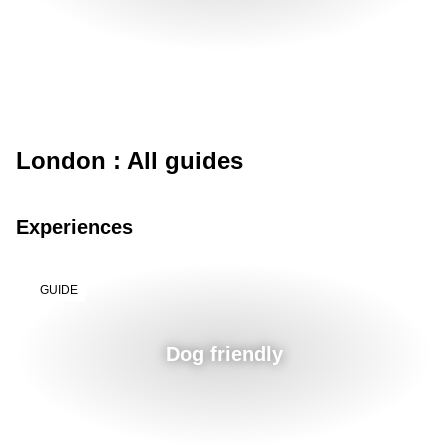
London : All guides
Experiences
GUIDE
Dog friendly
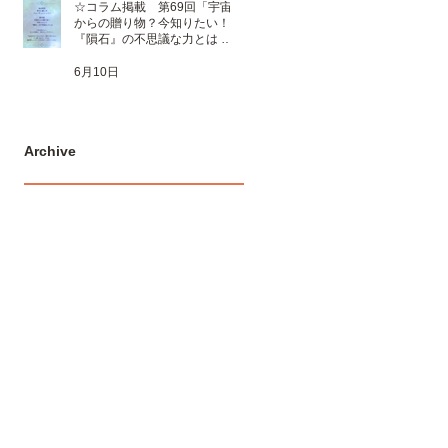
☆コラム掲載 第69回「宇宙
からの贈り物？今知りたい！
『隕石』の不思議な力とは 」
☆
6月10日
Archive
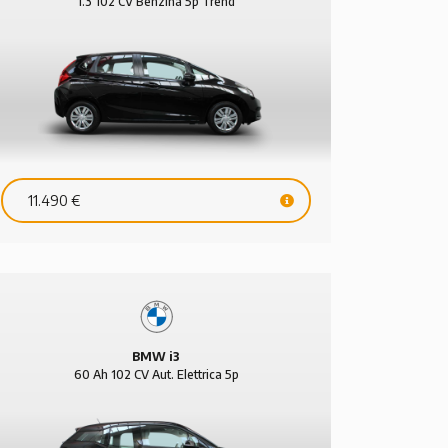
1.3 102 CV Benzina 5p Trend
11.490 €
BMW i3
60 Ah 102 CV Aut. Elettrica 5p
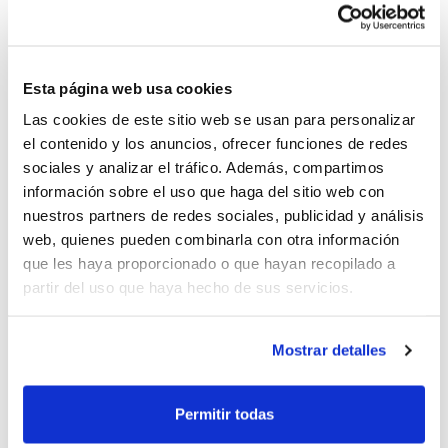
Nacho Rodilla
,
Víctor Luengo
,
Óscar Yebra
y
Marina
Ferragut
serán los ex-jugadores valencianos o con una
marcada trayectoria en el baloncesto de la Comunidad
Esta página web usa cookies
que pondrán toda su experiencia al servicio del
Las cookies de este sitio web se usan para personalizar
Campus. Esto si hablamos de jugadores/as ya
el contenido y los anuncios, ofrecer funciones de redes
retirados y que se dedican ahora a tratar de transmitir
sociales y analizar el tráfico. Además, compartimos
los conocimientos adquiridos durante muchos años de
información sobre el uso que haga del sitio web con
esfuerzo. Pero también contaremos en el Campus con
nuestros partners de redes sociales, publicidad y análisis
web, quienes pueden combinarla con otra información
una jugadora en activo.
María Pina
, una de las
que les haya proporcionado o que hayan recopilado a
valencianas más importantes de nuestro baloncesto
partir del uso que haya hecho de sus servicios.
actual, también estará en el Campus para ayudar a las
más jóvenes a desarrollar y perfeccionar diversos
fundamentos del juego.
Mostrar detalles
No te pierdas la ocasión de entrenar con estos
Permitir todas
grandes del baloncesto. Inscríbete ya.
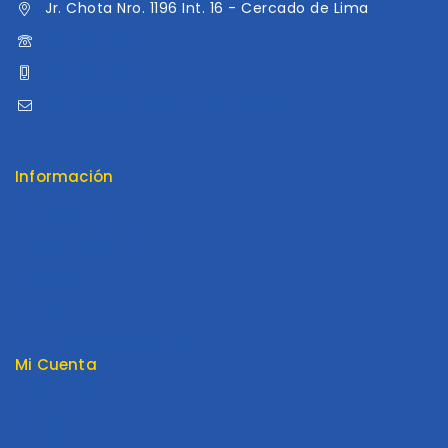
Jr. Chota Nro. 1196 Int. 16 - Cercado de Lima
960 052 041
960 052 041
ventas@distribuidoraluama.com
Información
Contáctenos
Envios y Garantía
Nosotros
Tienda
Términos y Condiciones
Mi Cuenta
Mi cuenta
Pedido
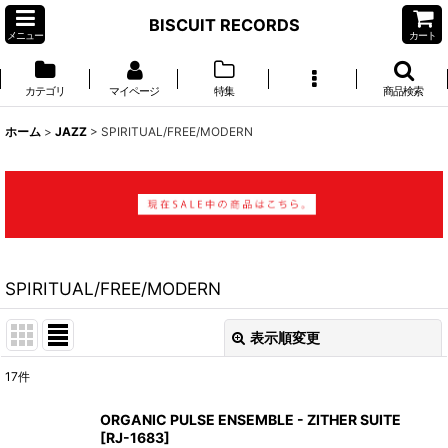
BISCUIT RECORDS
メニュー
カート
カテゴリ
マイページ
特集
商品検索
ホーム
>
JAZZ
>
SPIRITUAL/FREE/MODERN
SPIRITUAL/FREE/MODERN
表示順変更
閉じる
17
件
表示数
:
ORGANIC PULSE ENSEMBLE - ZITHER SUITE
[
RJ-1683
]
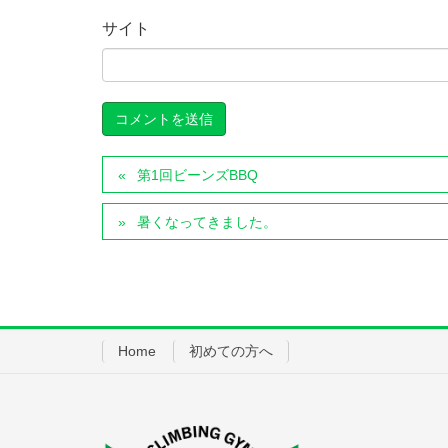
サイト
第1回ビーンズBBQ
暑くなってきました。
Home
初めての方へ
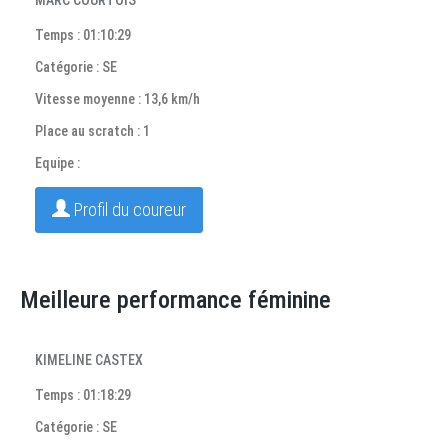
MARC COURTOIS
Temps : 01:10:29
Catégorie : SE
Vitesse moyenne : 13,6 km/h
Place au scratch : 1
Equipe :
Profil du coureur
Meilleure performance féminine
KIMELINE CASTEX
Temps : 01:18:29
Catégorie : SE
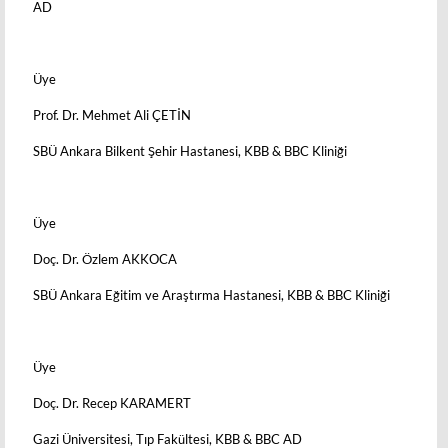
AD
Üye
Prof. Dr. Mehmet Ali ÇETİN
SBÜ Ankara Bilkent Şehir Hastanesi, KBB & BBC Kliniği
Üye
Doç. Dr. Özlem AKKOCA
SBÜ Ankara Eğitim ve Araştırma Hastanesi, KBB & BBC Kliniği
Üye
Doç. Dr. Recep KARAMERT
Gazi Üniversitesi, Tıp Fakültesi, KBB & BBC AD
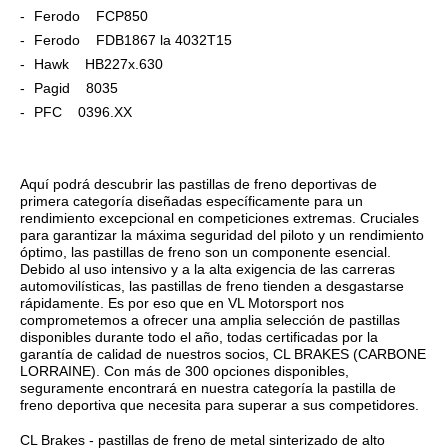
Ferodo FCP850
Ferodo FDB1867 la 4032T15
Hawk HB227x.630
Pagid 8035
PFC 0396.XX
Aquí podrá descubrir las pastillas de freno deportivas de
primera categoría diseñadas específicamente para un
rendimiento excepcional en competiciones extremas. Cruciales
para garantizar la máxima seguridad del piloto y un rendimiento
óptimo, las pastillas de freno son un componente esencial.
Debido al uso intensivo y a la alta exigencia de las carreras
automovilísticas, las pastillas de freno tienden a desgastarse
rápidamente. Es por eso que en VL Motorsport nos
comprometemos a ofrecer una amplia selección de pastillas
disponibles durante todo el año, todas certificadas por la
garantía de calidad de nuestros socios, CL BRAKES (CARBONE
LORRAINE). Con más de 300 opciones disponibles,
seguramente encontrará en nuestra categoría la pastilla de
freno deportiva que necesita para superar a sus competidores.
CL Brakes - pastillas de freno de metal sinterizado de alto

> _Description of the task_: Each line above should be returned exactly as written, apart from any pictures.

> _Task solution_:
London : All guides
Experiences
GUIDE
Dog friendly
☆コラム掲載 第69回「宇宙
からの贈り物？今知りたい！
『隕石』の不思議な力とは 」
☆
6月10日
Archive
1.3 102 CV Benzina 5p Trend
11.490 €
BMW i3
60 Ah 102 CV Aut. Elettrica 5p
Nacho Rodilla
,
Víctor Luengo
,
Óscar Yebra
y
Marina
Ferragut
serán los ex-jugadores valencianos o con una
marcada trayectoria en el baloncesto de la Comunidad
Esta página web usa cookies
que pondrán toda su experiencia al servicio del
Las cookies de este sitio web se usan para personalizar
Campus. Esto si hablamos de jugadores/as ya
el contenido y los anuncios, ofrecer funciones de redes
retirados y que se dedican ahora a tratar de transmitir
sociales y analizar el tráfico. Además, compartimos
los conocimientos adquiridos durante muchos años de
información sobre el uso que haga del sitio web con
esfuerzo. Pero también contaremos en el Campus con
nuestros partners de redes sociales, publicidad y análisis
web, quienes pueden combinarla con otra información
una jugadora en activo.
María Pina
, una de las
que les haya proporcionado o que hayan recopilado a
valencianas más importantes de nuestro baloncesto
partir del uso que haya hecho de sus servicios.
actual, también estará en el Campus para ayudar a las
más jóvenes a desarrollar y perfeccionar diversos
fundamentos del juego.
Mostrar detalles
No te pierdas la ocasión de entrenar con estos
Permitir todas
grandes del baloncesto. Inscríbete ya.
Jr. Chota Nro. 1196 Int. 16 - Cercado de Lima
960 052 041
960 052 041
ventas@distribuidoraluama.com
Información
Contáctenos
Envios y Garantía
Nosotros
Tienda
Términos y Condiciones
Mi Cuenta
Mi cuenta
Pedido
BISCUIT RECORDS
メニュー
カート
カテゴリ
マイページ
特集
商品検索
ホーム
>
JAZZ
>
SPIRITUAL/FREE/MODERN
SPIRITUAL/FREE/MODERN
表示順変更
閉じる
17
件
表示数
:
ORGANIC PULSE ENSEMBLE - ZITHER SUITE
[
RJ-1683
]
サイト
第1回ビーンズBBQ
暑くなってきました。
Home
初めての方へ
MARC COURTOIS
Temps : 01:10:29
Catégorie : SE
Vitesse moyenne : 13,6 km/h
Place au scratch : 1
Equipe :
Profil du coureur
Meilleure performance féminine
KIMELINE CASTEX
Temps : 01:18:29
Catégorie : SE
AD
Üye
Prof. Dr. Mehmet Ali ÇETİN
SBÜ Ankara Bilkent Şehir Hastanesi, KBB & BBC Kliniği
Üye
Doç. Dr. Özlem AKKOCA
SBÜ Ankara Eğitim ve Araştırma Hastanesi, KBB & BBC Kliniği
Üye
Doç. Dr. Recep KARAMERT
Gazi Üniversitesi, Tıp Fakültesi, KBB & BBC AD
Ferodo FCP850
Ferodo FDB1867 la 4032T15
Hawk HB227x.630
Pagid 8035
PFC 0396.XX
Aquí podrá descubrir las pastillas de freno deportivas de
primera categoría diseñadas específicamente para un
rendimiento excepcional en competiciones extremas. Cruciales
para garantizar la máxima seguridad del piloto y un rendimiento
óptimo, las pastillas de freno son un componente esencial.
Debido al uso intensivo y a la alta exigencia de las carreras
automovilísticas, las pastillas de freno tienden a desgastarse
rápidamente. Es por eso que en VL Motorsport nos
comprometemos a ofrecer una amplia selección de pastillas
disponibles durante todo el año, todas certificadas por la
garantía de calidad de nuestros socios, CL BRAKES (CARBONE
LORRAINE). Con más de 300 opciones disponibles,
seguramente encontrará en nuestra categoría la pastilla de
freno deportiva que necesita para superar a sus competidores.
CL Brakes - pastillas de freno de metal sinterizado de alto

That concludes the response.